Depuis plus de quinze ans, Inter Pares appuie d’incroyables organisations de femmes au Soudan. Pendant ce temps, envers et contre tout, elles n’ont pas cessé d’organiser, d’éduquer et de plaider pour leurs droits. Le simple fait de survivre à ces années d’oppression et d’hostilité est une victoire en soi. Nous le savions en 2014, quand le gouvernement a fermé le Centre Salmmah de ressources pour les femmes, homologue d’Inter Pares, à cause du franc-parler de sa directrice et de son travail avant-gardiste. 

Cette révolution a canalisé la colère et la frustration du mouvement des femmes soudanaises, ainsi que leurs espoirs. « Nous pouvons même nous dire féministes, un terme auparavant dangereux et stigmatisant », se réjouit Asha, une militante de l’Organisation soudanaise pour la recherche et le développement (SORD), homologue d’Inter Pares.

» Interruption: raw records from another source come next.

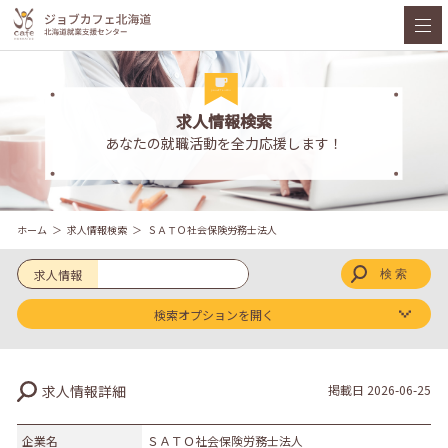
求人情報検索
あなたの就職活動を全力応援します！
ホーム
求人情報検索
ＳＡＴＯ社会保険労務士法人
求人情報
検索オプションを開く
求人区分
求人情報詳細
掲載日
2026-06-25
新卒
既卒
企業名
ＳＡＴＯ社会保険労務士法人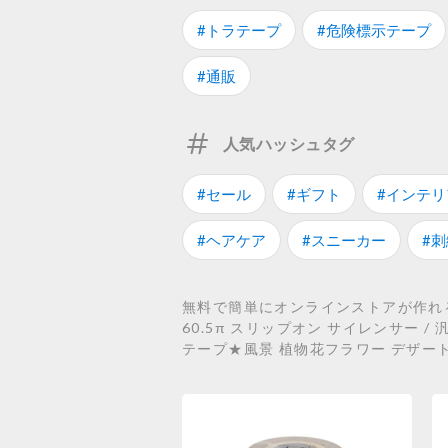
#トラテープ
#危険標示テープ
#通販
人気ハッシュタグ
#セール
#ギフト
#インテリ
#ヘアケア
#スニーカー
#刺
無料で簡単にオンラインストアが作れる
60.5π スリップオン サイレンサー / 汎用
テープ★風景 植物花フラワー デザー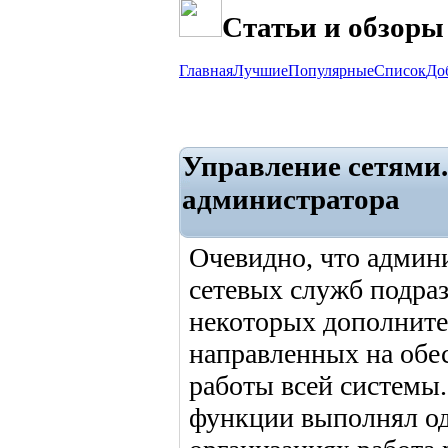
Статьи и обзоры
Главная
Лучшие
Популярные
Список
До
Управление сетями
администратора
Очевидно, что админ
сетевых служб подра
некоторых дополните
направленных на обе
работы всей системы.
функции выполнял од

Malgré leur rôle central dans la rue, les femmes sont toutefois presque absentes de tout appareil de négociation officiel ou privées de toute représentation officielle dans les structures proposées pour le gouvernement de transition. Cette fois-ci, elles sont exclues par leur propre mouvement et par les hommes à sa tête. « C’était à prévoir, mais nous sommes profondément déçues », dit Asha de cette lutte dans la lutte, clamant : « Il n’y aura pas de retour en arrière! ». Le mouvement des femmes va continuer de s’organiser et de forger une révolution qui reconnaît l’autonomie des femmes et respecte leur action.